March 28, 2023

Proposal to breed octopuses in captivity alarms scientists

Pescanova plans to produce more than three thousand tons of octopus per year in a facility with about a thousand community tanks in the port of Las Palmas, Spain.

A plan to build the world’s first octopus farm has raised concerns in the scientific community for the well-being of the animal known to be intelligent.

The farm in question will be located in Spain’s Canary Islands and will raise around one million octopuses for consumption annually. The farm will be run by Nueva Pescanova, a Spanish multinational, which plans to slaughter the octopuses using ice water, a method it claims does not cause the animal to suffer.

The proposal has already been sent to the Directorate General of Fisheries of the Canary Islands and the documents have been intercepted by the Eurogroup for Animals who sent them to the BBC.

Octopuses have never been intensively farmed and several scientists have already reacted to the proposal as “cruel”. Currently, these animals are captured through traps placed on them habitats wild or caught with lines and consumed in large quantities, especially in Mediterranean countries, Asia and Latin America.

For decades, several companies have been trying to discover the secret to producing octopuses in captivity. The process has proven difficult due to the special needs of octopuses, which feed only on living things and need a carefully controlled environment.

It was in 2019 that Pescanova claimed to have made the necessary breakthroughs to be able to move towards captive production. In the document now delivered to the General Directorate of Fisheries of the Canary Islands, the Spanish multinational reveals that the octopuses – solitary animals that inhabit mostly dark areas – will be kept in tanks shared with other octopuses and subject to constant light.

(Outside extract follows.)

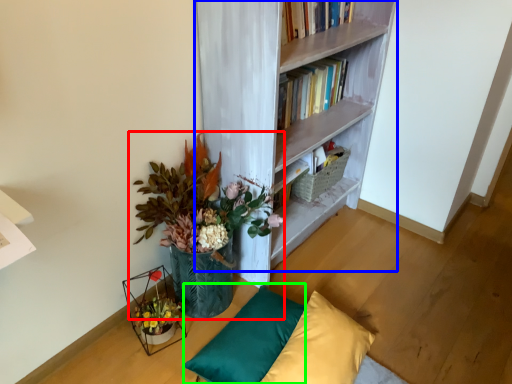 Question: Which object is positioned farthest from houseplant (highlighted by a red box)? Select from bookcase (highlighted by a blue box) and pillow (highlighted by a green box).

Choices:
 (A) bookcase
 (B) pillow

Answer: (B)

The plan envisages the installation of around a thousand community tanks in a two-story underwater structure in the port of Las Palmas, Gran Canaria. To die, the octopuses would be placed in containers of water at -3 degrees Celsius, creating almost a slurry of ice.

Since octopuses have never been bred in captivity, there are no laws regarding their welfare. However, several studies show that slaughtering fish through freezing water causes a slow and stressful death.

The Aquaculture Stewardship Council, the main certification center for marine animal farming, has already proposed banning this method, and some supermarket chains have already stopped selling fish killed in ice water.

Peter Tse, a neuroscientist at the University of Dartmouth in the United States, emphasizes that octopuses “are as smart as cats” and that death by ice is something “cruel that should not be allowed”. As such, he offers what he considers a “more humane” alternative already used by most fishermen, where the animals are basically hit on the head.

Pescanova’s goal is to supply “high international markets” such as the United States or Japan, and for this purpose it intends to produce more than three thousand tons of octopus per year, which is equivalent to about one million animals. Therefore, each cubic meter of tank will be occupied by 10 to 15 octopuses.

A mortality rate of between 10 and 15% is also estimated.

Octopuses, which are usually hunting and territorial animals, would be fed dry food produced industrially through “discards and by-products of fish that have already been caught”.

Responding to the BBC, Pescanova said: “The welfare requirements for the production of octopuses or any other animal on our farms guarantee the correct handling of the animals. suffering for the animal.”

The first octopuses to reach production will be obtained from a research center, the Pescanova Biomarine Centre, in Galicia. The 100 octopuses in question (70 males and 30 females) are “domesticated” and “no longer show significant signs of cannibalism or competition for food”.